GLV devices comprise a series of tiny ribbons on the surface of a silicon substrate that are typically electrostatically driven to cause the ribbons to move by a fraction of a wavelength of the relevant light. This creates a dynamic, tunable grating that precisely varies the amount of light that is diffracted or reflected.

Other examples include tilt mirror MEMS devices in which the movement and positioning of mirrors is performed in order to guide a beam of light. These are very common in fiber optic systems and display devices.

More recently SLM's have been used in commercial printing systems. Their high-speed modulation enables a substrate to be exposed very quickly with high resolution. Moreover, these MEMS SLMs can meet the high power handling requirements that are required to expose the printing substrates, or plates, at high speed.

For example, imagesetters and platesetters are used to expose the media that are used in many conventional offset printing systems. Imagesetters are typically used to expose film that is then used to make the plates for the printing system. Platesetters are used to directly expose the plates. Systems are being deployed that use a combination of a light source and a spatial light modulator (SLM). As a result, the speed of operation is no longer limited by the rate at which the laser can be modulated or the power that can be extracted from that single laser.

One currently deployed system uses a combination of a laser bar and a GLV SLM. The laser bar, in combination with projection optics, produces a rectangular cross-sectioned beam of light that is projected onto the GLV SLM. The GLV is then used to modulate transmitted light through the GLV onto the plate substrate. These systems enable very fast exposures of large substrates. Light from multiple semiconductor lasers in combination with the GLV allow for the scanning of multiple lines simultaneously on the media.

Calibration of these SLMs is very important especially in print applications. The human eye can be very sensitive to artifacts in the resulting image that is produced by the print or display imaging system. This is especially true if the artifacts result in lines or regions of different shading that extend across the image.

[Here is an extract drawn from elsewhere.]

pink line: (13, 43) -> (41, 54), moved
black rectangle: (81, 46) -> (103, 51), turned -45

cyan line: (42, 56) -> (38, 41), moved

One example of this is banding in print media. It arises when elements of the imaging system expose the print media at different exposure levels. The result can be horizontal or diagonal lines that extend across the image, which, even if very faint, many times can be discerned by the human eye. This results in an unacceptable image.

This characteristic has been a barrier to the implementation of SLM devices in printing applications and especially commercial printing applications. As a result, many imaging systems used in printing applications still use a conventional modulated raster-scanned laser dot to expose the photo or thermally sensitive media.

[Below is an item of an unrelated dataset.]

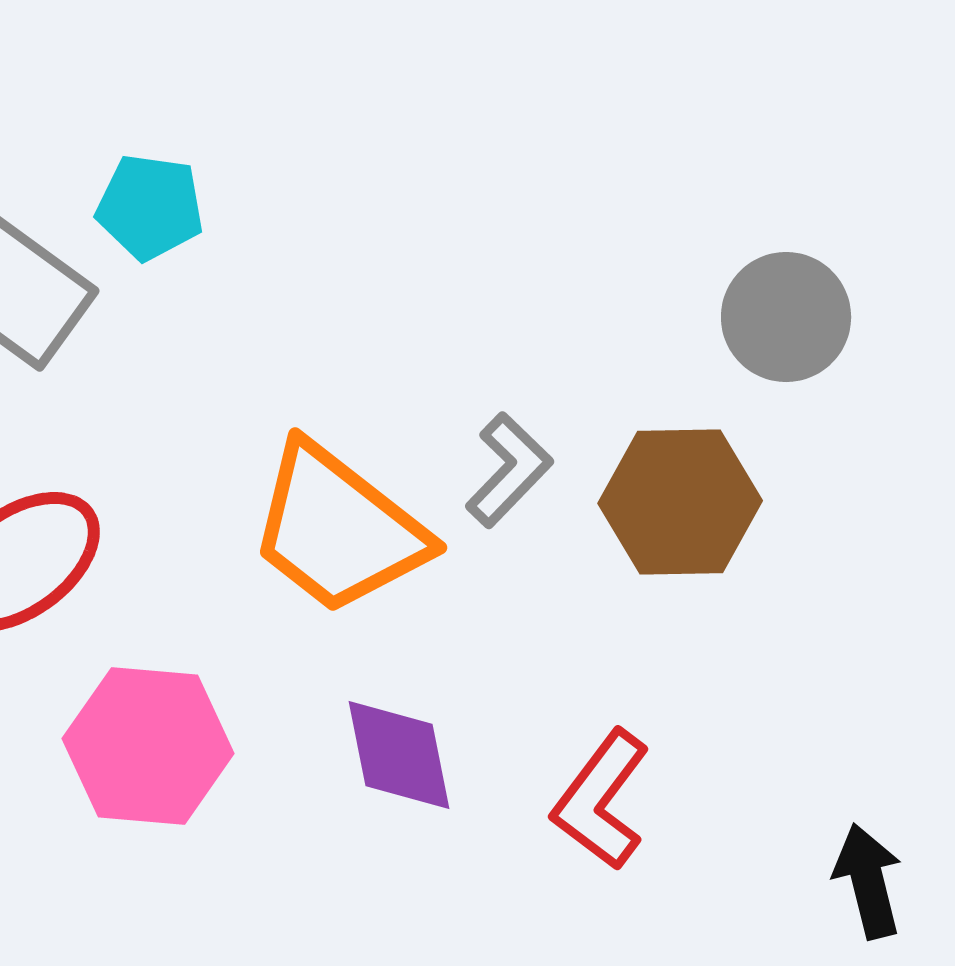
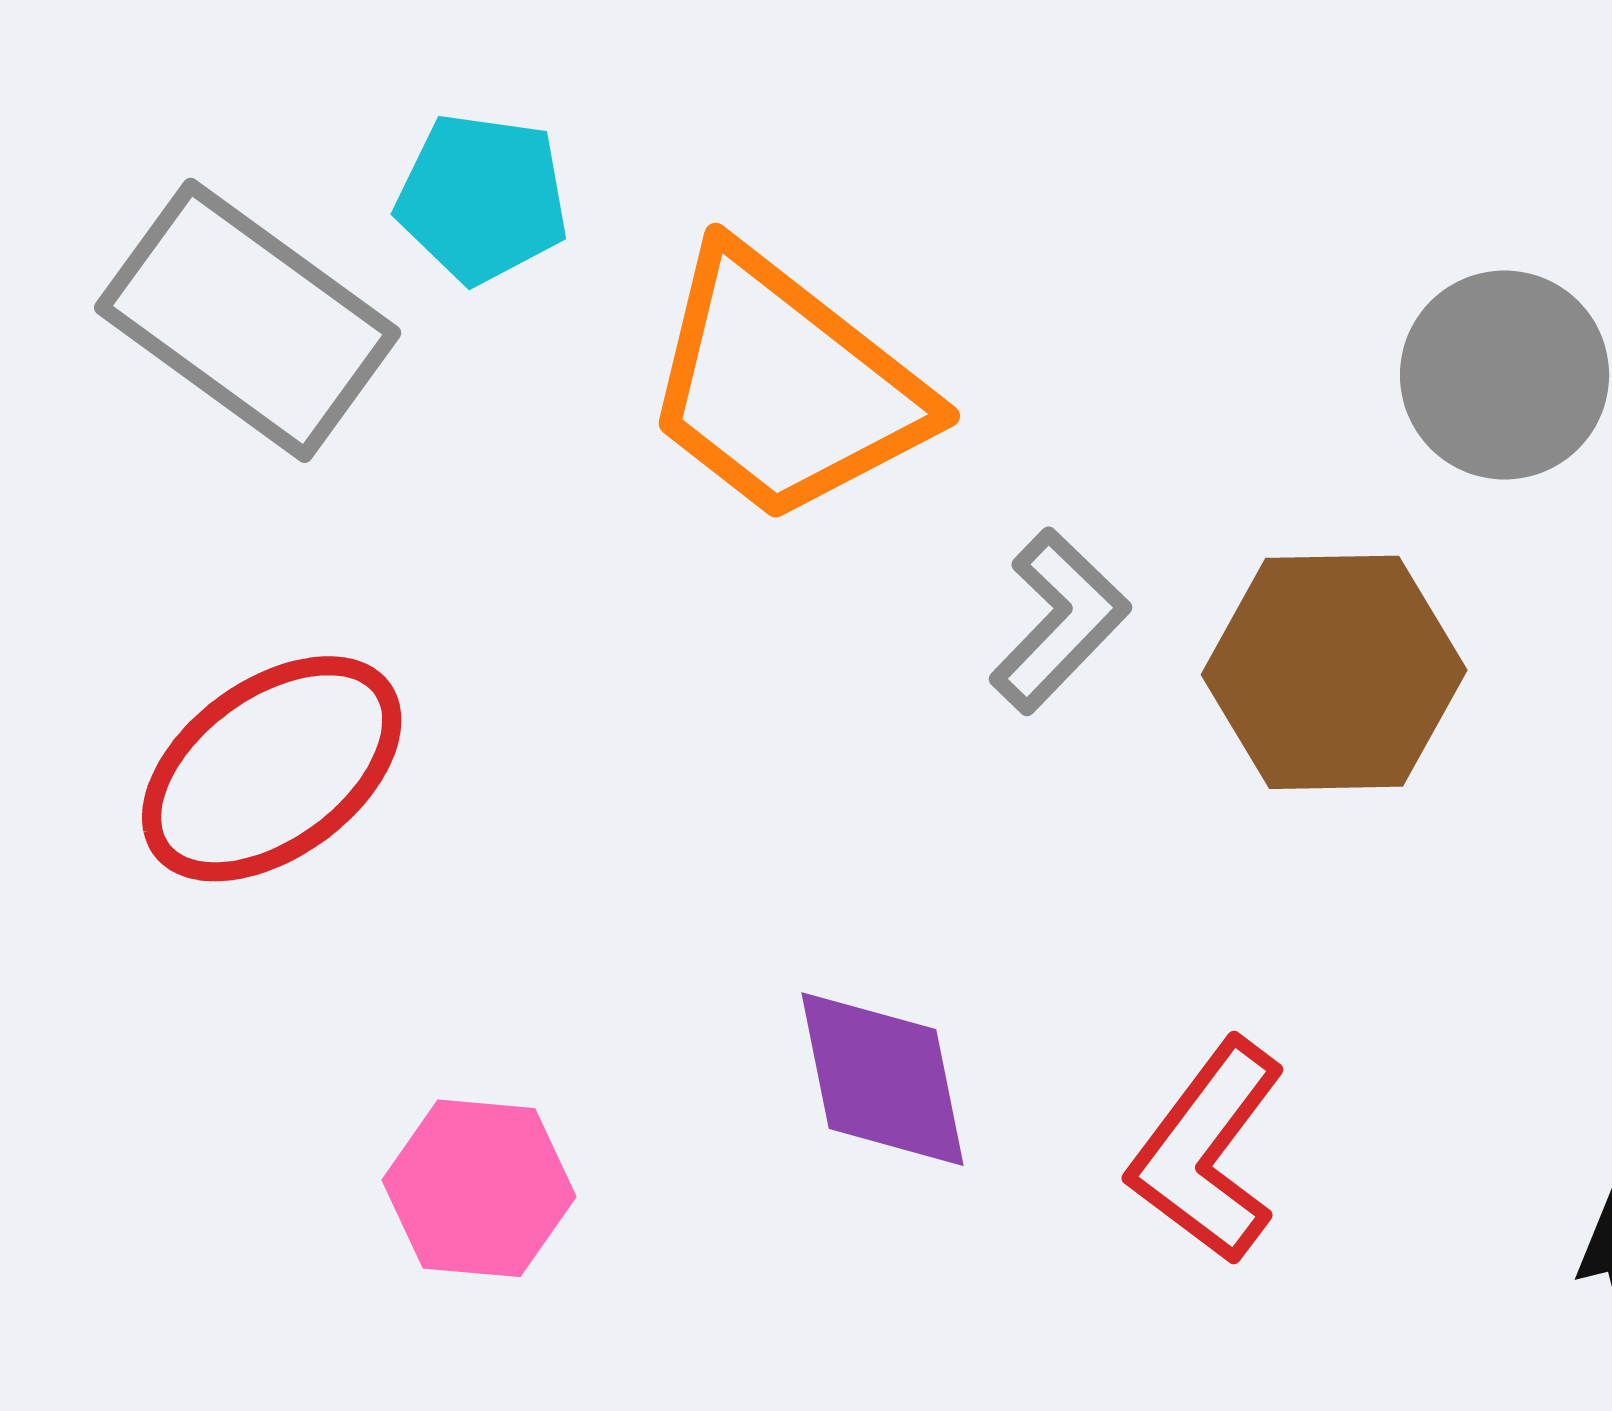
orange trapezoid: (338, 529) -> (784, 386), moved
pink hexagon: (148, 746) -> (479, 1188), moved, size x0.7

One solution to avoid the generation of these artifacts in the generated image is to calibrate the SLM to achieve uniform exposure. This is typically done by equalizing the transmitted intensity across the width of the SLM.

SUMMARY OF THE INVENTION

One problem, however, that arises with these conventional calibration routines is that they are performed under static conditions. Specifically, the spatial light modulator is scanned in front of a slit detector. The light transmitted through the elements spatial light modulator, when the elements are transmissive and non-transmissive, are compared. Then, the drive or control levels of the digital-to-analog converters (DACS) are set so that the transmit levels for both the on-states and the off-states of the elements of the spatial light modulator are made uniform. In short, this system can be used to create relative uniformity across the length of the SLM when it is scanned in front of the slit detector during this calibration process.

The drawback associated with this procedure, however, concerns that the approach does not take into account the dynamic variation of the spatial light modulator and light source or LIM unit during operation. Specifically, changes in these on-DAC and off-DAC levels result in changes to the pulse width of the light that is transmitted through the GLV as it is modulated and scanned over the media on the drum. These changes in the pulse width result in changes to the spot size, since the period over which the GLV is transmissive during its modulation dictates the size of the spot in the fast axis scan direction. Thus, these dynamics associated with the modulation of the GLV result in changes to the spot size, and thus, the density of ink, for example, that the media retains, or not, during the off-set printing process. Conventional uniform calibration processes do not compensate for the dynamics and thus, can detrimentally impact the quality of the image on the media.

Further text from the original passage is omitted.